Show HN: A weekend replication of STOKE, a stochastic superoptimiser

pcwalton 6 years ago

I used STOKE to generate some SIMD code for PNG decoding once. Fun stuff!

I generally found it most useful to have STOKE generate the code, then reverse engineer what it did and rewrite equivalent code by hand in a higher-level language like C or Rust. The nondeterminism of the process and unmaintainability of the resulting code makes it hard to justify shipping STOKE as-is. But I did find it useful as a tool to give me general optimization ideas. Sometimes it finds clever things you would never have thought of on your own.

azhenley 6 years ago

Any chance you can give us a summary since GitHub is currently down?

lemcoe9 6 years ago

A weekend replication of STOKE, a stochastic superoptimiser
A super optimizer is a type of compiler that takes a program and finds the optimal sequence of instructions that perform the same task as the original program.
A stochastic thing X is a thing X that uses randomness.
STOKE is a superoptimizer that finds optimal instruction sequences to perform a particular task by using numerical techniques which rely on randomness (markov-chain-monte-carlo/MCMC) to explore the space of "all possible programs".
Here, we re-implement STOKE for a tiny stack machine language whose instruction set is Push, Add, Mul, and And. Sample output
* original: (nparams: 0 | [IPush 2,IPush 3,IAdd])* [IPush 5] | score: 2.5 // constant folding: 2 + 3 -> 5
* original: (nparams: 1 | [IPush 2,IMul])* [IDup,IAdd] | score: 2.25 // strength reduction: 2 * x -> x + x
* original: (nparams: 1 | progInsts = [IDup,IAnd])* [] | score: 3.0 // strength folding: x & x == x
That is, we automatically disover those program transformations by randomly trying different programs (in a somewhat smart way).
jcranmer 6 years ago

I'm not the OP, but I have a little bit of experience with STOKE.
STOKE is a superoptimizer, which seeks to solve the problem of optimizing code essentially by means of mathematical optimization (finding the optimal point), in this case on a discrete, highly non-linear input space.
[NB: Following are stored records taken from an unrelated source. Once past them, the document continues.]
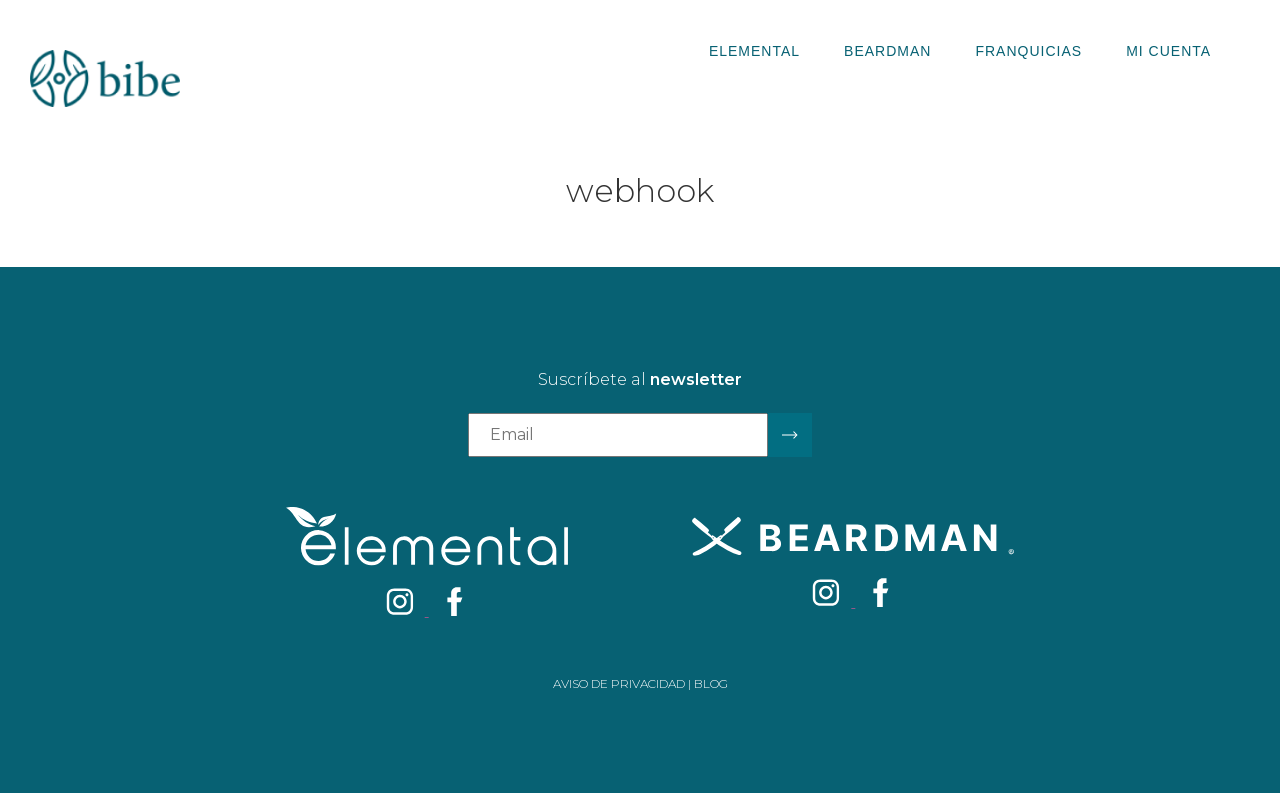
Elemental (754, 51)
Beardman (887, 51)
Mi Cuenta (1168, 51)
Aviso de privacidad (619, 683)
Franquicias (1028, 51)
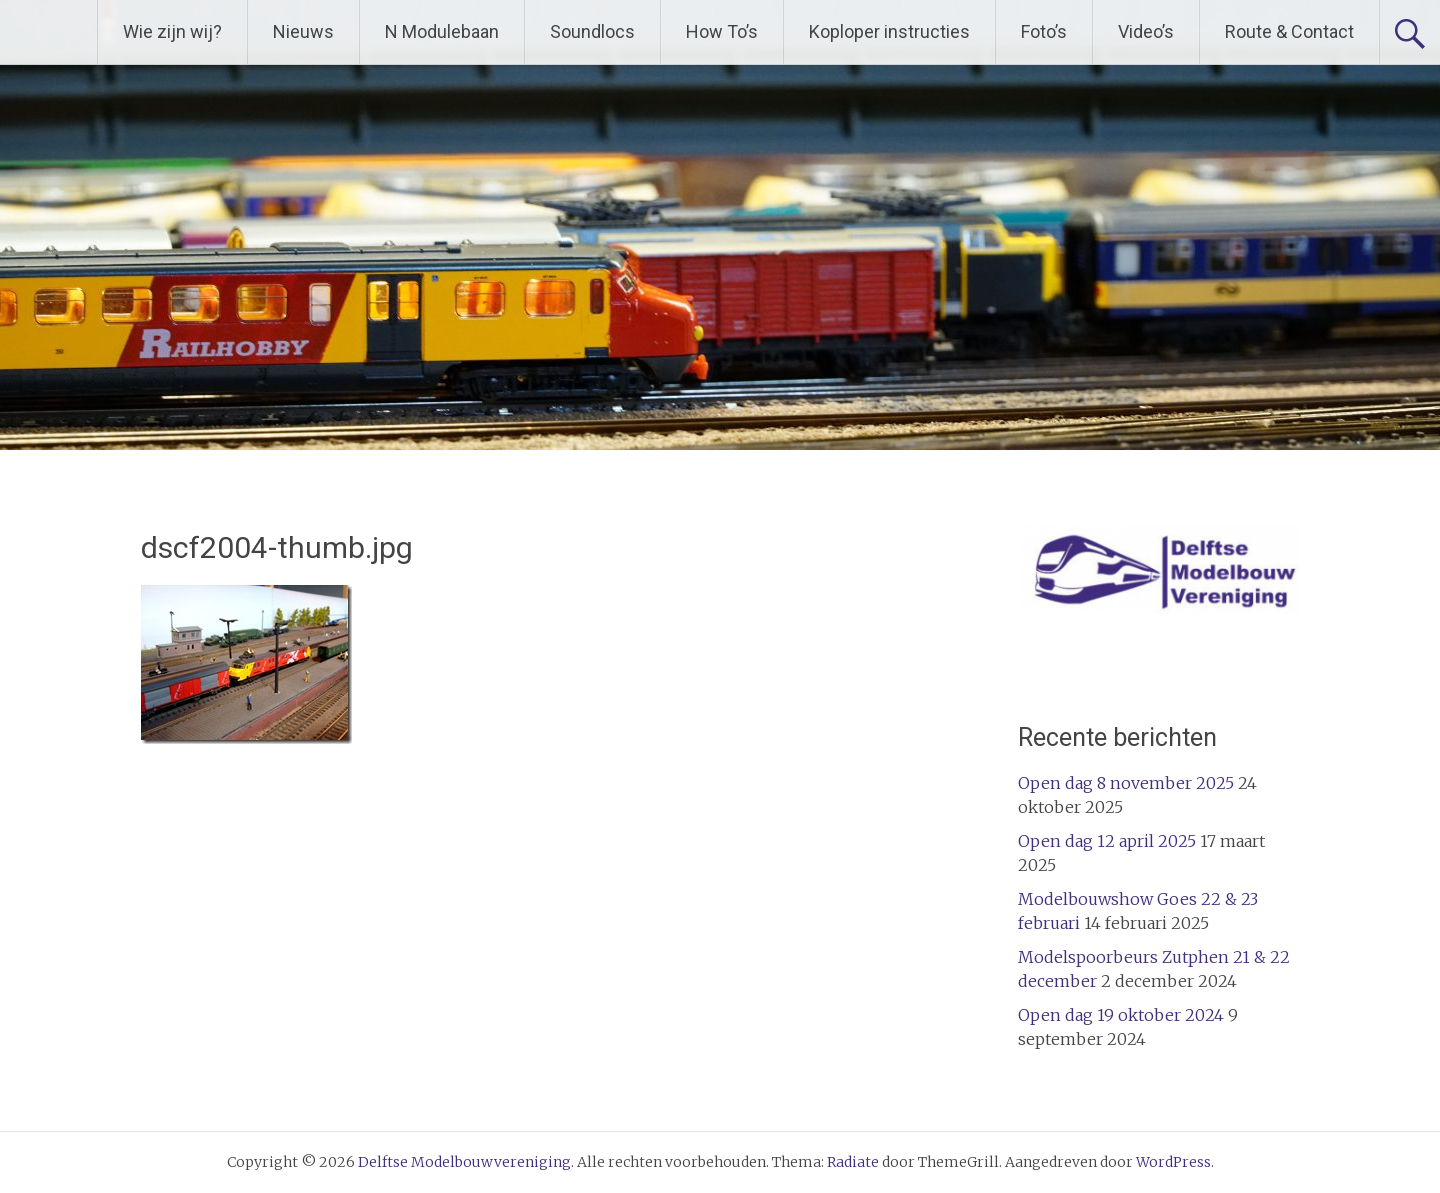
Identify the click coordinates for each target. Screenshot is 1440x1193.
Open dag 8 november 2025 (1126, 783)
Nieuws (303, 31)
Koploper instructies (889, 31)
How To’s (722, 31)
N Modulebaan (442, 31)
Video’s (1146, 31)
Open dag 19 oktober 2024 (1121, 1015)
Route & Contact (1289, 31)
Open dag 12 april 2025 (1107, 841)
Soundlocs (592, 31)
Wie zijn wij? (172, 31)
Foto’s (1044, 31)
These optimizers usually focus on peephole optimizations, which look at short sequences of instructions, because the problem is much less intractable.
The classic superoptimizers (say, http://theory.stanford.edu/~sbansal/pubs/asplos06.pdf) solved the problem by precomputing the best assembly variant for all short (~4 instruction) sequences, but that clearly doesn't scale. STOKE instead approaches the problem in a manner more similar to classic hill-climbing algorithms from machine learning: you randomly mutate the program to discover alternatives, accept the mutation under certain conditions, and do a random walk on these mutations to hopefully arrive at the best result. The result is sensitive to how you implement the details, but it does scale somewhat better (tens of instructions).